IMG_2269.jpgIf Kaye's name rings a bell, it's because, back in 1998, his feature directorial debut, American History X, made Hollywood headlines as much for its gritty story about a reformed neo-Nazi skinhead (Edward Norton) as for the epic editing-room battles that reportedly ensued between Kaye, Norton and the film's studio, New Line Cinema. You may recall that a disgruntled Kaye went so far as to air his grievances in full-page ads in the pages of Variety and ultimately sued New Line in a failed attempt to have his name removed from the film's credits. (He wanted to be credited as Humpty Dumpty instead.) A few years later, Kaye's name surfaced in connection with another bizarre episode, when his planned project to film a documentary about a series of acting classes taught by Marlon Brando supposedly fell apart over Kaye's decision to show up for one filming session dressed as Osama Bin Laden. (As for Kaye's portly star, his costumes of choice were said to range from female drag to a priest's outfit.) All of which is to say that it's no wonder that critics and other industry people here in Toronto haven't exactly been clamoring to get a ticket for Kaye's latest opus. I mean: A two-and-a-half-hour, black-and-white abortion documentary directed by Humpty Dumpty? Get real! Even I only stumbled into Lake of Fire after first showing up to see a different film and getting shut out due to a capacity crowd.

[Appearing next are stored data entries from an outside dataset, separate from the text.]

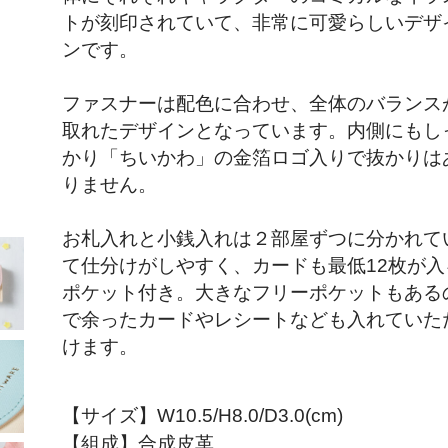
トが刻印されていて、非常に可愛らしいデザ
ンです。
ファスナーは配色に合わせ、全体のバランス
取れたデザインとなっています。内側にもし
かり「ちいかわ」の金箔ロゴ入りで抜かりは
りません。
お札入れと小銭入れは２部屋ずつに分かれて
て仕分けがしやすく、カードも最低12枚が入
ポケット付き。大きなフリーポケットもある
で余ったカードやレシートなども入れていた
けます。
【サイズ】W10.5/H8.0/D3.0(cm)
【組成】合成皮革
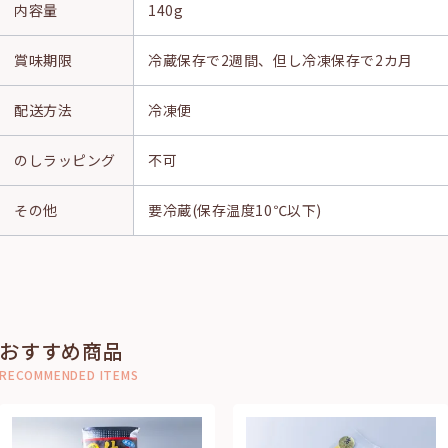
内容量
140g
賞味期限
冷蔵保存で2週間、但し冷凍保存で2カ月
配送方法
冷凍便
のし
ラッピング
不可
その他
要冷蔵(保存温度10℃以下)
おすすめ商品
RECOMMENDED ITEMS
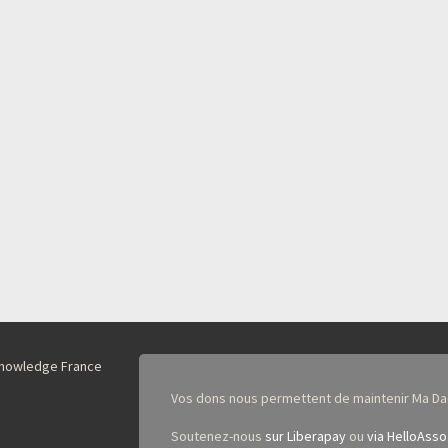
nKnowledge France
Vos dons nous permettent de maintenir Ma Da
Soutenez-nous
sur Liberapay
ou
via HelloAsso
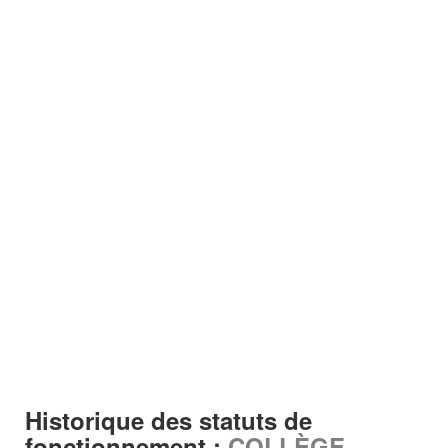
Historique des statuts de
fonctionnement :
COLLÈGE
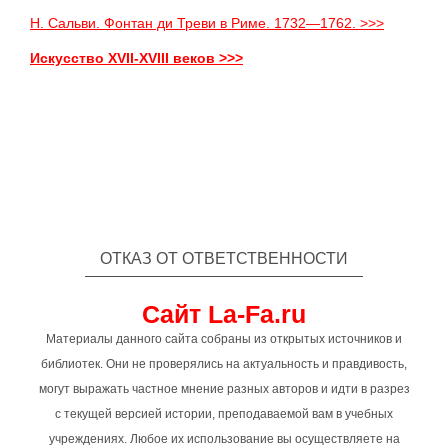
Н. Сальви. Фонтан ди Треви в Риме. 1732—1762. >>>
Искусство XVII-XVIII веков >>>
ОТКАЗ ОТ ОТВЕТСТВЕННОСТИ
Сайт La-Fa.ru
Материалы данного сайта собраны из открытых источников и
библиотек. Они не проверялись на актуальность и правдивость,
могут выражать частное мнение разных авторов и идти в разрез
с текущей версией истории, преподаваемой вам в учебных
учреждениях. Любое их использование вы осуществляете на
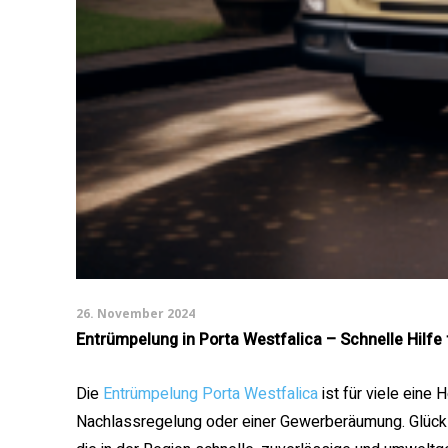
26. November 2024
Entrümpelung in Porta Westfalica – Schnelle Hilf
Die
Entrümpelung Porta Westfalica
ist für viele eine
Nachlassregelung oder einer Gewerberäumung. Glückl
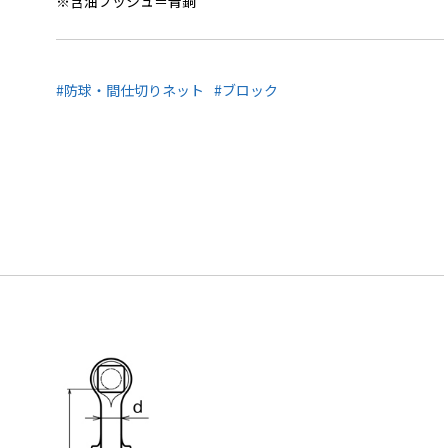
※含油ブッシュ＝青銅
#防球・間仕切りネット
#ブロック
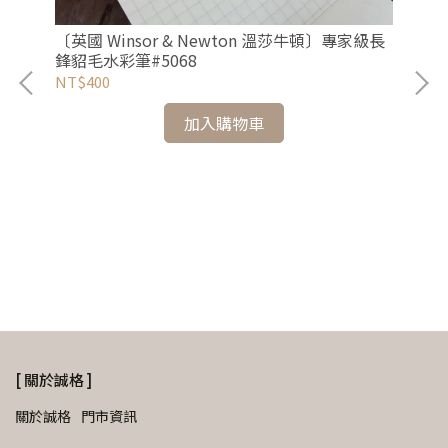
〔英國 Winsor & Newton 溫莎牛頓〕專家級長
日
鋒貂毛水彩筆#5068
NT$400
NT
加入購物車
級水彩
[ 關於誠格 ]
關於誠格
門市資訊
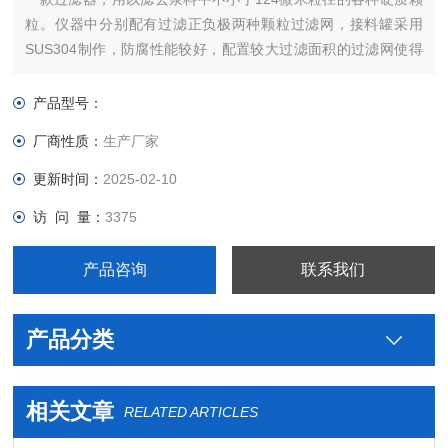
粒。仪器中分别配有过滤正负极两种颗粒过滤网，接料罐采用
SUS304制作，防腐性能较好，配置较大过滤面积的过滤网使得
压损很低。
产品型号：
厂商性质：
生产厂家
更新时间：
2025-02-10
访 问 量：
3375
产品咨询
联系我们
产品分类
相关文章
RELATED ARTICLES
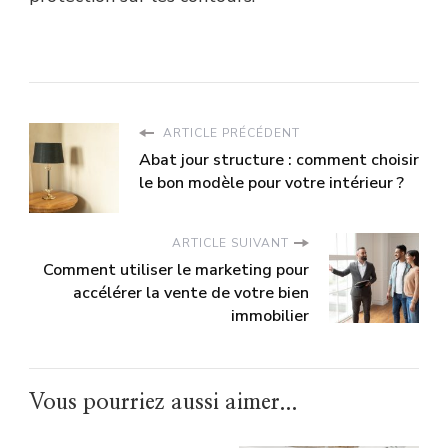
ARTICLE PRÉCÉDENT
Abat jour structure : comment choisir
le bon modèle pour votre intérieur ?
ARTICLE SUIVANT
Comment utiliser le marketing pour
accélérer la vente de votre bien
immobilier
Vous pourriez aussi aimer...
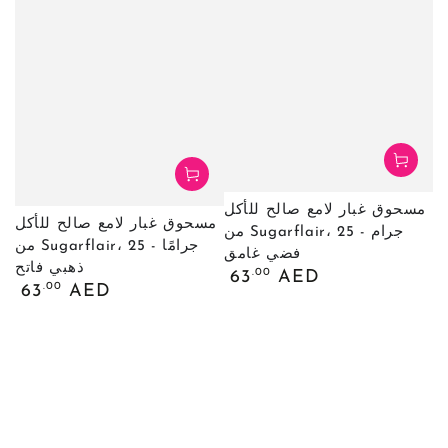
مسحوق غبار لامع صالح للأكل
مسحوق غبار لامع صالح للأكل
من Sugarflair، 25 جرام -
من Sugarflair، 25 جرامًا -
فضي غامق
ذهبي فاتح
السعر
.00
63
AED
السعر
.00
63
AED
العادي
العادي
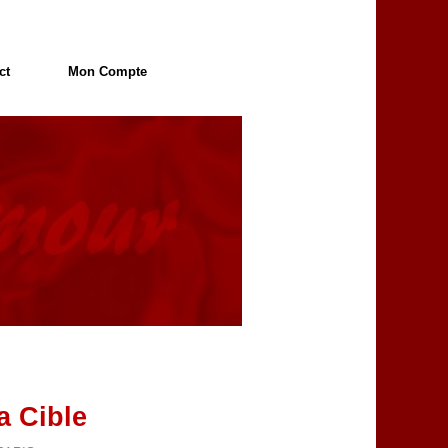
ct
Mon Compte
a Cible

There's no denying that Lake of Fire is long, a tad bombastic at times (like the burning candles and dirge-like music of the opening title sequence), deeply disquieting at others (there are abortion-related images here that most people hope to live their entire lives without seeing) and anything but salable to a large commercial audience. (We are a long way here from the audience-pleasing agitprop of a Michael Moore.) Yet it is also a resolutely intelligent, searching and unwaveringly balanced cross-section of the not-so-new America, where those who support total social freedom walk the same streets as those who feel that anyone who takes the Lord's name in vein should be summarily executed, and where tolerance for opposing belief systems exists in ever shorter supply. Make no mistake, Kaye suggests, we are living in times of civil war, and if you don't believe him, just look into the eyes of Emily Lyons, a nurse blinded and disfigured in the 1998 bombing of a Birmingham abortion clinic, and — whether you pity her or feel that she got what she deserved — try to feel otherwise.